—¡He ganado! —exclamó Elliot levantándose de un brinco con los dos puños en alto.
—¡A ver quién gana tres veces! —dije yo, frotándome la muñeca—. Venga, tres veces. ¿O es que eres un gallina?
Sabía que esa frase no fallaba. Elliot no soporta que le llamen gallina. Volvió a sentarse.
Nos inclinamos sobre la estrecha mesa y nos dimos la mano. Llevábamos diez minutos echando pulsos. Era bastante divertido porque la mesa brincaba cada vez que la caravana pasaba por un bache.
Yo tengo tanta fuerza como Elliot, pero él pone más empeño. Mucho más. ¡No he visto a nadie que gruña, sude y se esfuerce tanto en un pulso! Para mí un juego no es más que un juego. Pero para Elliot, es una cuestión de vida o muerte.
Echábamos competiciones de dos pulsos, y él me había ganado cinco veces. Yo tenía la muñeca hinchada y me dolía la mano, pero estaba empeñada en ganarle la última tanda.
Me incliné sobre la mesa y le estrujé con fuerza la mano, apreté los dientes y miré con gesto amenazador sus ojos oscuros.
—¡Ya! —exclamó él.
Los dos empezamos a hacer fuerza. La mano de Elliot retrocedía. Empujé más. Ya casi era mío. Sólo un poco más... El soltó un gruñido y se defendió. Se le puso la cara como un tomate. Se le hinchaban todas las venas del cuello.
Mi hermano no soporta perder.
¡PLAF!
El dorso de mi mano golpeó con fuerza la mesa. Elliot había ganado otra vez. Bueno, la verdad es que le dejé ganar. No quería que le explotara la cabeza por un estúpido pulso.
Mi hermano se levantó de un brinco agitando los puños y lanzando vítores.
—¡Ah! —gritó. La caravana había dado una sacudida, arrojándolo contra la pared.
Sentí otra sacudida y me agarré a la mesa para no caerme.
—¿Qué pasa?
—Hemos cambiado de sentido. Ahora vamos hacia abajo —dijo Elliot. Intentó volver a la mesa, pero cogimos un bache y se cayó al suelo—. ¡Eh! ¡Vamos marcha atrás!
—Seguro que está conduciendo mamá. —Me agarré a la mesa con las dos manos.
Mamá conduce siempre como una loca, y si le adviertes que va a más de ciento veinte por hora, siempre dice: «No puede ser. ¡Pero si parece que vamos a cincuenta!»

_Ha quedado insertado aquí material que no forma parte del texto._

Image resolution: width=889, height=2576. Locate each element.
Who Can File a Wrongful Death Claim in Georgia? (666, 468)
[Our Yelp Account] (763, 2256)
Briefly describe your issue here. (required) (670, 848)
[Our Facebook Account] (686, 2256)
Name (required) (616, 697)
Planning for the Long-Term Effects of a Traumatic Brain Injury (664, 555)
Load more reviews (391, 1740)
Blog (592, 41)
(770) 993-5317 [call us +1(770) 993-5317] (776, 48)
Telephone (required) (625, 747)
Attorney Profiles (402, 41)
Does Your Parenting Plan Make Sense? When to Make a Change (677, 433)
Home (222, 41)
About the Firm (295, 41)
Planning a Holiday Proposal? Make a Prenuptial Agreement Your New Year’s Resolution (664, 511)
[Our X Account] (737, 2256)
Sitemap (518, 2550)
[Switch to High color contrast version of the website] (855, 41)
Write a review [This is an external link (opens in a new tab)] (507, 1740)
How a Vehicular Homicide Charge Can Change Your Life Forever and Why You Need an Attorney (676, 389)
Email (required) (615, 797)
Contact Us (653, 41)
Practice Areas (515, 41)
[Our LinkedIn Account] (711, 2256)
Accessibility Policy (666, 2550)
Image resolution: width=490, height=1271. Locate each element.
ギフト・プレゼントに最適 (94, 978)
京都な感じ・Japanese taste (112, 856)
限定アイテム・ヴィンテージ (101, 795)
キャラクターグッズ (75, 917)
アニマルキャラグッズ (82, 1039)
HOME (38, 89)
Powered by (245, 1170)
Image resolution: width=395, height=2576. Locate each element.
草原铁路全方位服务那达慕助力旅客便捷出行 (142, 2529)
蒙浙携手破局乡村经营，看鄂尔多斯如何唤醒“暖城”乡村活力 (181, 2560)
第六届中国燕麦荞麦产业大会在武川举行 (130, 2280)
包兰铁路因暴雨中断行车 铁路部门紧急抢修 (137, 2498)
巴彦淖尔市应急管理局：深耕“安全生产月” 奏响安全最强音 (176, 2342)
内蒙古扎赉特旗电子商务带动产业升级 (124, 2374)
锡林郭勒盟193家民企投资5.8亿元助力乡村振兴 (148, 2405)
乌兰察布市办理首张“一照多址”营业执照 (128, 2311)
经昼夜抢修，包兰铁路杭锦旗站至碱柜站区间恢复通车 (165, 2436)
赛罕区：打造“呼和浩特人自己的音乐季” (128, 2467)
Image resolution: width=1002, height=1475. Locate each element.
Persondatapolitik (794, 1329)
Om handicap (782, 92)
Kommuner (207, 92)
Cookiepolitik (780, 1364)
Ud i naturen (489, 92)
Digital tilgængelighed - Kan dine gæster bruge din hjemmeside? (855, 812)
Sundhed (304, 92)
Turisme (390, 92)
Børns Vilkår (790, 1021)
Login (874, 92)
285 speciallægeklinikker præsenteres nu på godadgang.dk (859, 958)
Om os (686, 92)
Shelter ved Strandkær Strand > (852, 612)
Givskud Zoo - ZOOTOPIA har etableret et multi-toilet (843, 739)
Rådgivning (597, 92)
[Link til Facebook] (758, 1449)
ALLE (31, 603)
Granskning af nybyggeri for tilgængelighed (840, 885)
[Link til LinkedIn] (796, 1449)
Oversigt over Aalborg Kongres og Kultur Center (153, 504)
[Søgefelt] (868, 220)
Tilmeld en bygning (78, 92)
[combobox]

La caravana brincaba y se bamboleaba cuesta abajo. Elliot y yo brincábamos y nos bamboleábamos con ella.
—¿Pero qué pasa? —gritó Elliot, agarrándose a una de las camas en sus esfuerzos por mantener el equilibrio—. ¿Estamos retrocediendo? ¿Por qué vamos hacia atrás?
La caravana iba disparada cuesta abajo. Me levanté y conseguí llegar a trompicones a la parte delantera. Aparté la cortina de cuadros de la ventana y me asomé.
—Elliot... —balbucí—. Estamos en un apuro.
—¿Eh? ¿Qué apuro? —La caravana aceleraba cada vez más.
—No conduce ni mamá ni papá —dije—. El coche no está.